Content starts

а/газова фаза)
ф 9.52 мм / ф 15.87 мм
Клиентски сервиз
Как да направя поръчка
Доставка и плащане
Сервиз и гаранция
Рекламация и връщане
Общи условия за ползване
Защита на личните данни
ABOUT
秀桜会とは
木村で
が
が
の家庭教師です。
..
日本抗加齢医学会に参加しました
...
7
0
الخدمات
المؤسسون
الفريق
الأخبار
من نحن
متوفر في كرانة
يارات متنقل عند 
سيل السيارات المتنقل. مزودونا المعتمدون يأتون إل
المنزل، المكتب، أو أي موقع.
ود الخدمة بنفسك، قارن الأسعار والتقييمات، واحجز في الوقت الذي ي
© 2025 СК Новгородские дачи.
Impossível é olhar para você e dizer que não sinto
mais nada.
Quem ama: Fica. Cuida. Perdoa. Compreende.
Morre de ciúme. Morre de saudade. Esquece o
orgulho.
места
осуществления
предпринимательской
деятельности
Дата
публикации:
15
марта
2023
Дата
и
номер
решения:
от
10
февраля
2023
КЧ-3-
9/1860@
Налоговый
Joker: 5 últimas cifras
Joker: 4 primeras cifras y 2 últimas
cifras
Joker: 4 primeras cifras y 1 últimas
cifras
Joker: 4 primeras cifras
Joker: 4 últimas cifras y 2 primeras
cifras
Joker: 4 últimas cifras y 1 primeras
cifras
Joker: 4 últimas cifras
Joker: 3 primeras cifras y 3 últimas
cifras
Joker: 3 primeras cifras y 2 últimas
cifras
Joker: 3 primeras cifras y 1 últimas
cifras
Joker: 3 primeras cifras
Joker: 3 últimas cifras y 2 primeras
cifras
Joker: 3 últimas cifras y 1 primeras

Content ends

Return the listing above in its exact form.

а/газова фаза)
ф 9.52 мм / ф 15.87 мм
Клиентски сервиз
Как да направя поръчка
Доставка и плащане
Сервиз и гаранция
Рекламация и връщане
Общи условия за ползване
Защита на личните данни
ABOUT
秀桜会とは
木村で
が
が
の家庭教師です。
..
日本抗加齢医学会に参加しました
...
7
0
الخدمات
المؤسسون
الفريق
الأخبار
من نحن
متوفر في كرانة
يارات متنقل عند 
سيل السيارات المتنقل. مزودونا المعتمدون يأتون إل
المنزل، المكتب، أو أي موقع.
ود الخدمة بنفسك، قارن الأسعار والتقييمات، واحجز في الوقت الذي ي
© 2025 СК Новгородские дачи.
Impossível é olhar para você e dizer que não sinto
mais nada.
Quem ama: Fica. Cuida. Perdoa. Compreende.
Morre de ciúme. Morre de saudade. Esquece o
orgulho.
места
осуществления
предпринимательской
деятельности
Дата
публикации:
15
марта
2023
Дата
и
номер
решения:
от
10
февраля
2023
КЧ-3-
9/1860@
Налоговый
Joker: 5 últimas cifras
Joker: 4 primeras cifras y 2 últimas
cifras
Joker: 4 primeras cifras y 1 últimas
cifras
Joker: 4 primeras cifras
Joker: 4 últimas cifras y 2 primeras
cifras
Joker: 4 últimas cifras y 1 primeras
cifras
Joker: 4 últimas cifras
Joker: 3 primeras cifras y 3 últimas
cifras
Joker: 3 primeras cifras y 2 últimas
cifras
Joker: 3 primeras cifras y 1 últimas
cifras
Joker: 3 primeras cifras
Joker: 3 últimas cifras y 2 primeras
cifras
Joker: 3 últimas cifras y 1 primeras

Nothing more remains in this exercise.